Adeline Joffres : Là encore, la liberté d’expression et la désinformation sont des questions très sensibles. Il faut d’ailleurs préciser que la dernière est légion dans les deux camps, ce qu’ont montré plusieurs montages diffusés par l’opposition ce mois-ci. Ceci n’aide pas à un retour à l’accalmie sociale et alimente la crise de confiance entre les parties.

Depuis les années 2000, le gouvernement a pris plusieurs mesures d’intimidation auprès de médias privés (notamment les chaines de télévision), qui ne sont plus aujourd’hui le danger imminent pour le régime. Le gouvernement envisage désormais de surveiller, voire de modifier, le contenu d’autres supports comme les jeux vidéos, les films, les telenovelas. En outre, la pénurie de papier qui sévit actuellement au Venezuela,  touche une partie importante des journaux qui sont contraints de réduire leur tirage.

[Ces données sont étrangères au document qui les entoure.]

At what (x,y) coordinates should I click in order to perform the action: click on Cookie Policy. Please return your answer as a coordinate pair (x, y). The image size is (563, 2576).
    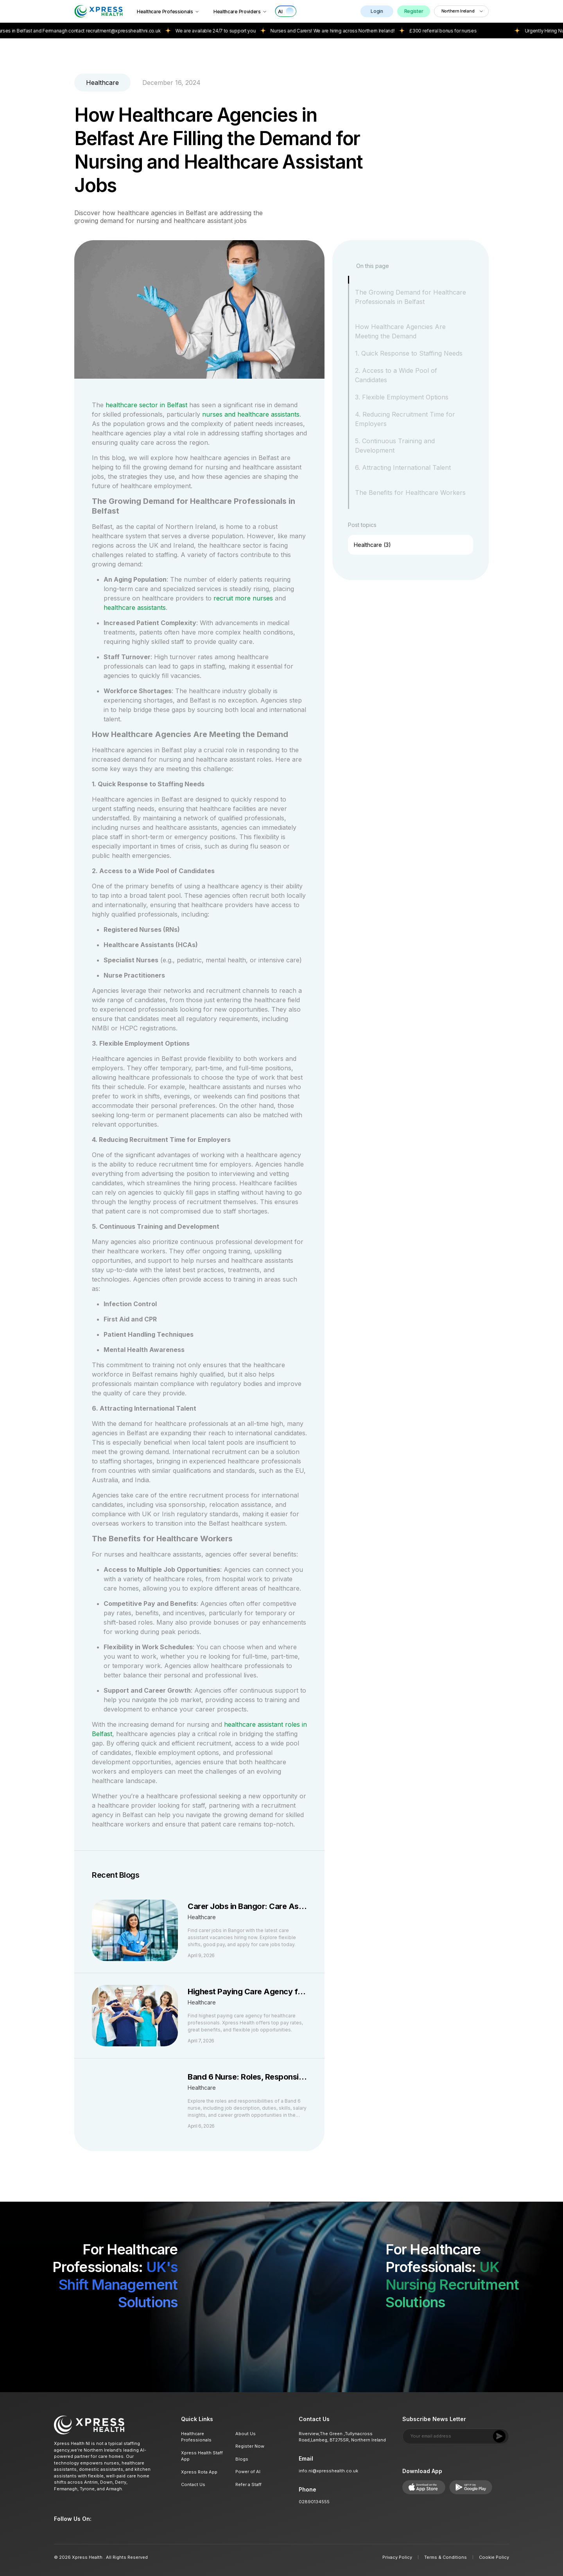     Looking at the image, I should click on (494, 2557).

JOL Press : Le gouvernement socialiste va-t-il survivre à cette vague de protestations ?

 

Adeline Joffres : Le gouvernement peut survivre à cette vague de protestation. Mais ce qu’il faut maintenant, c’est qu’il apporte rapidement des solutions. Si le gouvernement rend effective les mesures qu’il a annoncé sur la sécurité et qu’il prend à bras-le-corps la question des changes et de l’économie vénézuélienne, les caisses seront renflouées et le pays sera approvisionné, et dans ce cas, le régime pourra perdurer.